# EXERCISE DATA
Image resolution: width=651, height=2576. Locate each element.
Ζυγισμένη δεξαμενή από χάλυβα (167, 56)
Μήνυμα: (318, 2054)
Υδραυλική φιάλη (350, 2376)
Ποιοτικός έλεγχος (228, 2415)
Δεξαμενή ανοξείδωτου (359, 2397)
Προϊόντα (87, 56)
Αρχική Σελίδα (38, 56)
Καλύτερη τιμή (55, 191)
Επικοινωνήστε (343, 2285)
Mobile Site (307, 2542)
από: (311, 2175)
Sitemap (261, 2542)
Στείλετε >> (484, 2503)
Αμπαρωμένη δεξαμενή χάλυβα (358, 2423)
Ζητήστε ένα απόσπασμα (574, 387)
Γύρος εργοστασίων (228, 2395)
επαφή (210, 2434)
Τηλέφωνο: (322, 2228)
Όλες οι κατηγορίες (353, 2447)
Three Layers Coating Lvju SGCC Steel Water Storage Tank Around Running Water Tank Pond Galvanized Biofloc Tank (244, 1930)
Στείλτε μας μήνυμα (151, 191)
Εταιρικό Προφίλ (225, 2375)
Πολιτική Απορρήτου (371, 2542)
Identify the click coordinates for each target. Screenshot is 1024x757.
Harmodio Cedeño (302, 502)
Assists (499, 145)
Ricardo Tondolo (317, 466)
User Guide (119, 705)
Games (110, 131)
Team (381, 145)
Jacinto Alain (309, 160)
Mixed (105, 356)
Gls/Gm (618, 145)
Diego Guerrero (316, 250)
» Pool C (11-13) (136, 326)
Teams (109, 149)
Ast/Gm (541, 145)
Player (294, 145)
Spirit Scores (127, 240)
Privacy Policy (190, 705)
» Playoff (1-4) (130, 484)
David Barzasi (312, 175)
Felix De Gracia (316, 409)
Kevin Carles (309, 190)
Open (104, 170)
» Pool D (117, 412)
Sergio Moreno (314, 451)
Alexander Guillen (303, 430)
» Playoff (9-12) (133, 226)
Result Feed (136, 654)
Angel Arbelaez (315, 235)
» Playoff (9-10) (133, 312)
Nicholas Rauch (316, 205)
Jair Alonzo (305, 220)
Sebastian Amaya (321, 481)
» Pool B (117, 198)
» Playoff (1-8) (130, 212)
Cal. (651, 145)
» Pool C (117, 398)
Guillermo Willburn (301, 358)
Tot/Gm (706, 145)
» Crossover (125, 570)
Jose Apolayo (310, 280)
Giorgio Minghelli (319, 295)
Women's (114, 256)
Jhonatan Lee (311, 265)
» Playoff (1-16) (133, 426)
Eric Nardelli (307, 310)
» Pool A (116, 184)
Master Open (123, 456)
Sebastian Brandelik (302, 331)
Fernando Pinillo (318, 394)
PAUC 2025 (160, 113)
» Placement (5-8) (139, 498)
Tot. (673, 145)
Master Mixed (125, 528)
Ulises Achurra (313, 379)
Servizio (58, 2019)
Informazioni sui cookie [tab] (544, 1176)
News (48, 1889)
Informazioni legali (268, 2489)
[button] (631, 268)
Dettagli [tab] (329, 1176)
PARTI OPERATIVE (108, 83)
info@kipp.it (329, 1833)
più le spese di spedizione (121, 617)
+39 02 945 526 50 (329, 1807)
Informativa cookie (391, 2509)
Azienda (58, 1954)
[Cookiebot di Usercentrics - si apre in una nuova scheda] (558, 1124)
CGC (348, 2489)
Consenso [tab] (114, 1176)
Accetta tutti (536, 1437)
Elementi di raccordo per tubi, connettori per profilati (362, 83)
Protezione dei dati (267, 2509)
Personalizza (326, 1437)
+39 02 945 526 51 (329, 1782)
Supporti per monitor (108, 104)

# PROMPT
Reproduce all of the material above word for word.

# EXERCISE ANSWER
Image resolution: width=651, height=2576. Locate each element.
Ζυγισμένη δεξαμενή από χάλυβα (167, 56)
Μήνυμα: (318, 2054)
Υδραυλική φιάλη (350, 2376)
Ποιοτικός έλεγχος (228, 2415)
Δεξαμενή ανοξείδωτου (359, 2397)
Προϊόντα (87, 56)
Αρχική Σελίδα (38, 56)
Καλύτερη τιμή (55, 191)
Επικοινωνήστε (343, 2285)
Mobile Site (307, 2542)
από: (311, 2175)
Sitemap (261, 2542)
Στείλετε >> (484, 2503)
Αμπαρωμένη δεξαμενή χάλυβα (358, 2423)
Ζητήστε ένα απόσπασμα (574, 387)
Γύρος εργοστασίων (228, 2395)
επαφή (210, 2434)
Τηλέφωνο: (322, 2228)
Όλες οι κατηγορίες (353, 2447)
Three Layers Coating Lvju SGCC Steel Water Storage Tank Around Running Water Tank Pond Galvanized Biofloc Tank (244, 1930)
Στείλτε μας μήνυμα (151, 191)
Εταιρικό Προφίλ (225, 2375)
Πολιτική Απορρήτου (371, 2542)
Identify the click coordinates for each target. Screenshot is 1024x757.
Harmodio Cedeño (302, 502)
Assists (499, 145)
Ricardo Tondolo (317, 466)
User Guide (119, 705)
Games (110, 131)
Team (381, 145)
Jacinto Alain (309, 160)
Mixed (105, 356)
Gls/Gm (618, 145)
Diego Guerrero (316, 250)
» Pool C (11-13) (136, 326)
Teams (109, 149)
Ast/Gm (541, 145)
Player (294, 145)
Spirit Scores (127, 240)
Privacy Policy (190, 705)
» Playoff (1-4) (130, 484)
David Barzasi (312, 175)
Felix De Gracia (316, 409)
Kevin Carles (309, 190)
Open (104, 170)
» Pool D (117, 412)
Sergio Moreno (314, 451)
Alexander Guillen (303, 430)
» Playoff (9-12) (133, 226)
Result Feed (136, 654)
Angel Arbelaez (315, 235)
» Playoff (9-10) (133, 312)
Nicholas Rauch (316, 205)
Jair Alonzo (305, 220)
Sebastian Amaya (321, 481)
» Pool B (117, 198)
» Playoff (1-8) (130, 212)
Cal. (651, 145)
» Pool C (117, 398)
Guillermo Willburn (301, 358)
Tot/Gm (706, 145)
» Crossover (125, 570)
Jose Apolayo (310, 280)
Giorgio Minghelli (319, 295)
Women's (114, 256)
Jhonatan Lee (311, 265)
» Playoff (1-16) (133, 426)
Eric Nardelli (307, 310)
» Pool A (116, 184)
Master Open (123, 456)
Sebastian Brandelik (302, 331)
Fernando Pinillo (318, 394)
PAUC 2025 (160, 113)
» Placement (5-8) (139, 498)
Tot. (673, 145)
Master Mixed (125, 528)
Ulises Achurra (313, 379)
Servizio (58, 2019)
Informazioni sui cookie [tab] (544, 1176)
News (48, 1889)
Informazioni legali (268, 2489)
[button] (631, 268)
Dettagli [tab] (329, 1176)
PARTI OPERATIVE (108, 83)
info@kipp.it (329, 1833)
più le spese di spedizione (121, 617)
+39 02 945 526 50 (329, 1807)
Informativa cookie (391, 2509)
Azienda (58, 1954)
[Cookiebot di Usercentrics - si apre in una nuova scheda] (558, 1124)
CGC (348, 2489)
Consenso [tab] (114, 1176)
Accetta tutti (536, 1437)
Elementi di raccordo per tubi, connettori per profilati (362, 83)
Protezione dei dati (267, 2509)
Personalizza (326, 1437)
+39 02 945 526 51 (329, 1782)
Supporti per monitor (108, 104)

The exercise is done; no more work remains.